Before Sebi’s latest rule, investors of over Rs5 crore did not have to pay any exit load, while big-ticket investors who invested less than Rs5 crore could bargain for lower exit loads. Small investors thus usually ended up paying the highest rates to exit a scheme.
Now, while some MF companies are looking to reduce the lock-in period, others are planning to reduce the percentage rates of exit loads.
An official at SBI Funds Management Pvt. Ltd, which manages Rs34,158 crore, said: “We have to roll back and make it equal for all. We will continue to focus on long-term assets and will try to prevent exits before three years. For this, we may not reduce the lock-in period.”

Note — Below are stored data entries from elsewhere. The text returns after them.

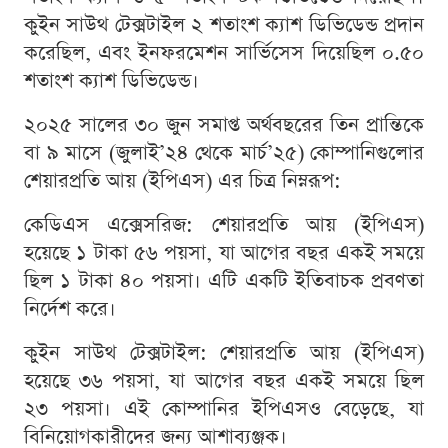
কুইন সাউথ টেক্সটাইল ২ শতাংশ ক্যাশ ডিভিডেন্ড প্রদান
করেছিল, এবং ইনফরমেশন সার্ভিসেস দিয়েছিল ০.৫০
শতাংশ ক্যাশ ডিভিডেন্ড।
২০২৫ সালের ৩০ জুন সমাপ্ত অর্থবছরের তিন প্রান্তিকে
বা ৯ মাসে (জুলাই’২৪ থেকে মার্চ’২৫) কোম্পানিগুলোর
শেয়ারপ্রতি আয় (ইপিএস) এর চিত্র নিম্নরূপ:
কেডিএস এক্সেসরিজ: শেয়ারপ্রতি আয় (ইপিএস)
হয়েছে ১ টাকা ৫৬ পয়সা, যা আগের বছর একই সময়ে
ছিল ১ টাকা ৪০ পয়সা। এটি একটি ইতিবাচক প্রবণতা
নির্দেশ করে।
কুইন সাউথ টেক্সটাইল: শেয়ারপ্রতি আয় (ইপিএস)
হয়েছে ৩৬ পয়সা, যা আগের বছর একই সময়ে ছিল
২৩ পয়সা। এই কোম্পানির ইপিএসও বেড়েছে, যা
বিনিয়োগকারীদের জন্য আশাব্যঞ্জক।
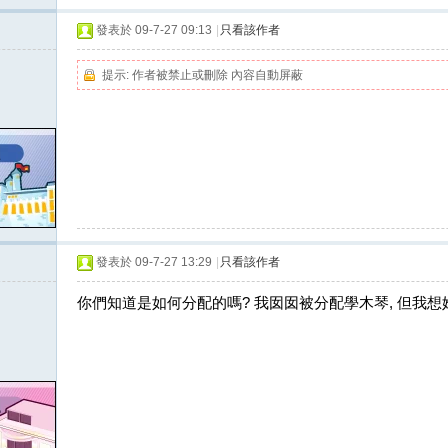
發表於 09-7-27 09:13
|
只看該作者
提示:
作者被禁止或刪除 內容自動屏蔽
發表於 09-7-27 13:29
|
只看該作者
你們知道是如何分配的嗎? 我囡囡被分配學木琴, 但我想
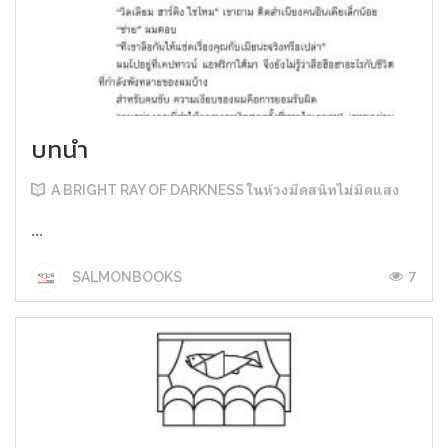
บทนำ
A BRIGHT RAY OF DARKNESS ในห้วงมืดสนิทไม่มิดแสง
...
7
SALMONBOOKS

He added that some MF firms might also launch separate institutional plans to protect the interest of corporate entities and high networth individuals. “We are waiting for internal approvals and will come up with the new structure in a few days,” he said on condition of anonymity.

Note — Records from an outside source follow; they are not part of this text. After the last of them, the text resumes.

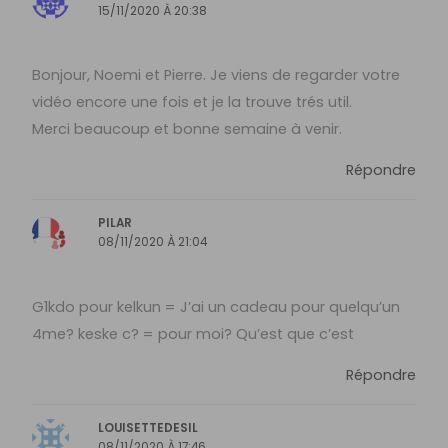
15/11/2020 À 20:38
Bonjour, Noemi et Pierre. Je viens de regarder votre
vidéo encore une fois et je la trouve trés util.
Merci beaucoup et bonne semaine à venir.
Répondre
PILAR
08/11/2020 À 21:04
G1kdo pour kelkun = J’ai un cadeau pour quelqu’un
4me? keske c? = pour moi? Qu’est que c’est
Répondre
LOUISETTEDESIL
08/11/2020 À 17:46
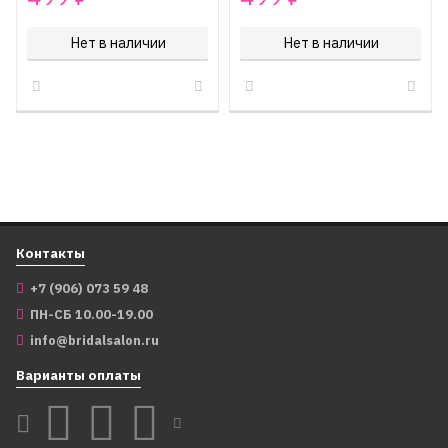
Нет в наличии
Нет в наличии
Контакты
+7 (906) 073 59 48
ПН-СБ 10.00-19.00
info@bridalsalon.ru
Варианты оплаты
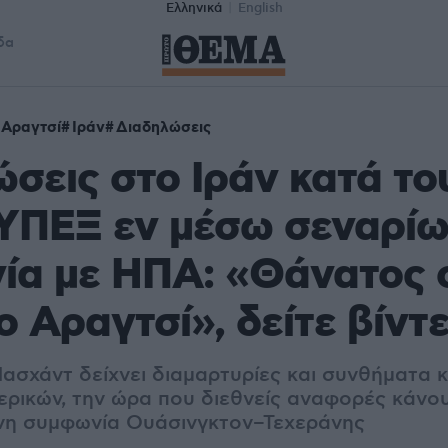
Ελληνικά
English
δα
 Αραγτσί
Ιράν
Διαδηλώσεις
σεις στο Ιράν κατά το
ΥΠΕΞ εν μέσω σεναρίω
ία με ΗΠΑ: «Θάνατος 
ο Αραγτσί», δείτε βίντ
Μασχάντ δείχνει διαμαρτυρίες και συνθήματα 
ρικών, την ώρα που διεθνείς αναφορές κάνου
ενη συμφωνία Ουάσινγκτον–Τεχεράνης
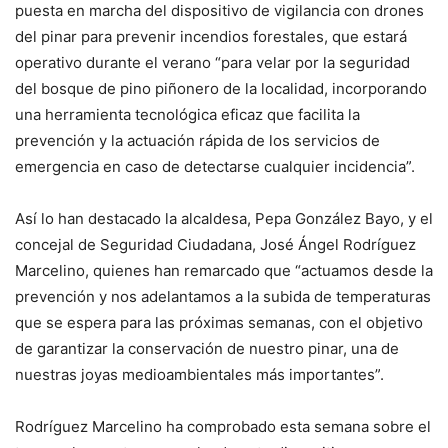
puesta en marcha del dispositivo de vigilancia con drones
del pinar para prevenir incendios forestales, que estará
operativo durante el verano “para velar por la seguridad
del bosque de pino piñonero de la localidad, incorporando
una herramienta tecnológica eficaz que facilita la
prevención y la actuación rápida de los servicios de
emergencia en caso de detectarse cualquier incidencia”.
Así lo han destacado la alcaldesa, Pepa González Bayo, y el
concejal de Seguridad Ciudadana, José Ángel Rodríguez
Marcelino, quienes han remarcado que “actuamos desde la
prevención y nos adelantamos a la subida de temperaturas
que se espera para las próximas semanas, con el objetivo
de garantizar la conservación de nuestro pinar, una de
nuestras joyas medioambientales más importantes”.
Rodríguez Marcelino ha comprobado esta semana sobre el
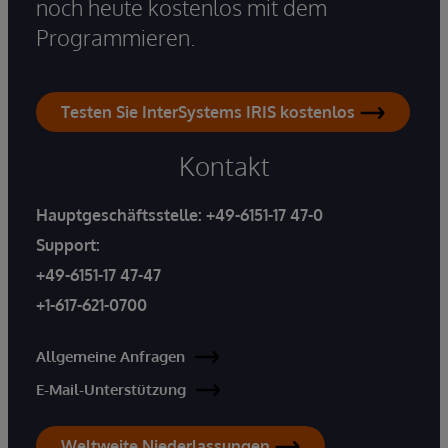
noch heute kostenlos mit dem
Programmieren.
Testen Sie InterSystems IRIS kostenlos
Kontakt
Hauptgeschäftsstelle:
+49-6151-17 47-0
Support:
+49-6151-17 47-47
+1-617-621-0700
Allgemeine Anfragen
E-Mail-Unterstützung
Weltweite Niederlassungen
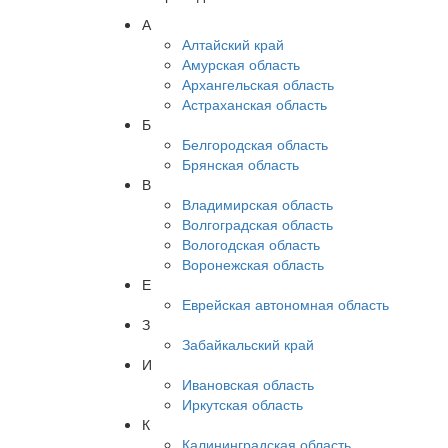
А
Алтайский край
Амурская область
Архангельская область
Астраханская область
Б
Белгородская область
Брянская область
В
Владимирская область
Волгоградская область
Вологодская область
Воронежская область
Е
Еврейская автономная область
З
Забайкальский край
И
Ивановская область
Иркутская область
К
Калининградская область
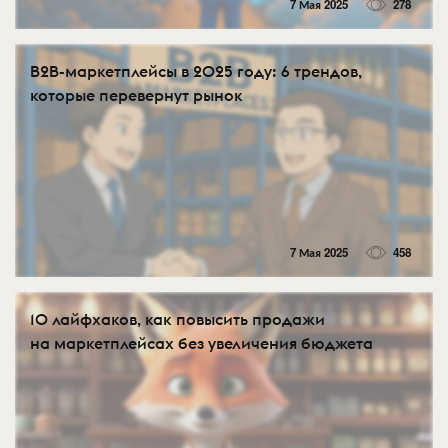
7 Мая 2025
278
B2B-маркетплейсы в 2025 году: 6 трендов,
которые перевернут рынок
7 Мая 2025
458
10 лайфхаков, как повысить продажи
на маркетплейсах без увеличения бюджета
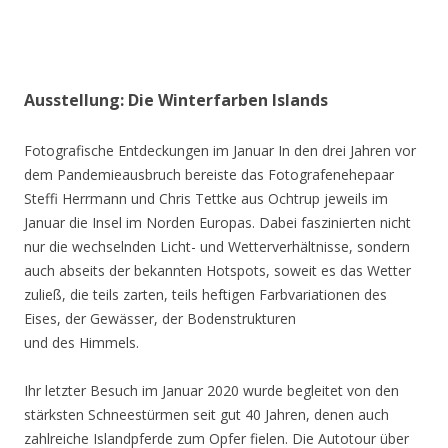
Ausstellung: Die Winterfarben Islands
Fotografische Entdeckungen im Januar In den drei Jahren vor
dem Pandemieausbruch bereiste das Fotografenehepaar
Steffi Herrmann und Chris Tettke aus Ochtrup jeweils im
Januar die Insel im Norden Europas. Dabei faszinierten nicht
nur die wechselnden Licht- und Wetterverhältnisse, sondern
auch abseits der bekannten Hotspots, soweit es das Wetter
zuließ, die teils zarten, teils heftigen Farbvariationen des
Eises, der Gewässer, der Bodenstrukturen
und des Himmels.
Ihr letzter Besuch im Januar 2020 wurde begleitet von den
stärksten Schneestürmen seit gut 40 Jahren, denen auch
zahlreiche Islandpferde zum Opfer fielen. Die Autotour über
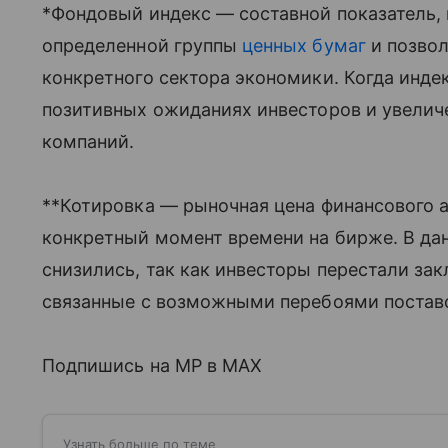
*Фондовый индекс — составной показатель,
определенной группы
ценных бумаг
и позвол
конкретного сектора экономики. Когда индек
позитивных ожиданиях инвесторов и увелич
компаний.
**Котировка — рыночная цена финансового а
конкретный момент времени на бирже. В да
снизились, так как инвесторы перестали за
связанные с возможными перебоями поставо
Подпишись на MP в MAX
Узнать больше по теме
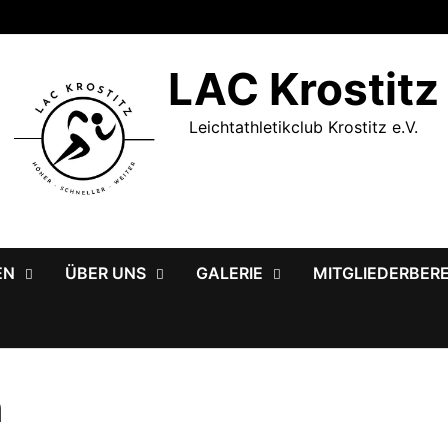
LAC Krostitz
Leichtathletikclub Krostitz e.V.
EN
ÜBER UNS
GALERIE
MITGLIEDERBER
n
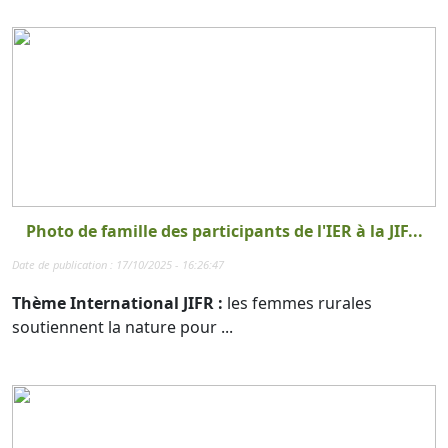
Photo de famille des participants de l'IER à la JIF...
Date de publication : 17/10/2025 - 16:26:47
Thème International JIFR :
les femmes rurales
soutiennent la nature pour ...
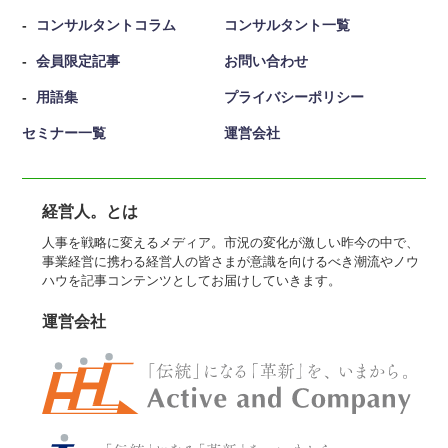
コンサルタントコラム
コンサルタント一覧
会員限定記事
お問い合わせ
用語集
プライバシーポリシー
セミナー一覧
運営会社
経営人。とは
人事を戦略に変えるメディア。市況の変化が激しい昨今の中で、
事業経営に携わる経営人の皆さまが意識を向けるべき潮流やノウ
ハウを記事コンテンツとしてお届けしていきます。
運営会社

Following a Sebi ban on entry loads effective 1 August, many MF houses rushed to raise the span for which exit load became applicable to one-three years, from the earlier six months to one year. An entry load is initial charges collected by an MF company, which are not refundable
This expanded the scope of premature withdrawals, allowing MF companies to charge exit loads and offset losses from the ban on entry loads. Until now, these firms typically charged up to 1% exit load for retail investors for premature redemption.
“We had raised the period to three years on all our schemes. Now we are discussing ways to get in line with this latest Sebi directive,” said the chief executive officer (CEO) of a mid-sized fund house, who did not want to be named.
“We have two options: one is to charge the same load for everyone or reduce the load applicability to a lower period. We will take a decision in a couple of days,” he added.
Sebi’s new rule to have uniform exit loads will also likely upset MF houses’ cash flow calculations, as incentive structures for distributors are finalized after factoring in the load rates. In this case, they would have had used the new, higher exit rates to determine the incentives.
“The move is helpful for the retail investors. We are working on new exit load structures for various schemes and will inform all investors in the next few days,” said Nimesh Shah, managing director of ICICI Prudential Asset Management Ltd.
According to Dhirendra Kumar, CEO of Value Research India Private Ltd, a New Delhi-based MF tracking company, Sebi’s ruling will have three consequences. First, some fund houses will launch new schemes for institutional investors with higher minimum investments. Secondly, some companies will reduce the existing load structure. Thirdly, some companies may roll back the current lock-in period of three years.
“The move will act as a dampener for the large investors. Fund houses will have to strike a balance and work on ways to protect the interest of big-ticket investors,” he said.
But fund houses are caught between a rock and a hard place, say industry experts.
“If MFs reduce the exit load, all classes of investors would start churning (prematurely exiting) frequently. And, if they increase the exit load for institutional investors, their participation would go down,” said Rajeev Deep Bajaj, managing director of New Delhi-based fund distributor Bajaj Capital Ltd.
“Although this will give confidence to the retail investors as they would be treated on a par with institutional investors, fund houses will be under pressure,” he added.
According to industry lobby group Association of Mutual Funds in India, equity schemes contribute about 25% of the Rs6.97 trillion industry. According to Value Research, 30-40% of this comes from institutional investors.
“It is an advantage to the retail investors. We are in the process of rationalizing the existing exit load structure for all,” said Sundeep Sikka, CEO of Reliance Capital Asset Management Ltd, adding that since institutional participation in his firm’s equity-oriented schemes is not much, Sebi’s rule will likely not have a big impact.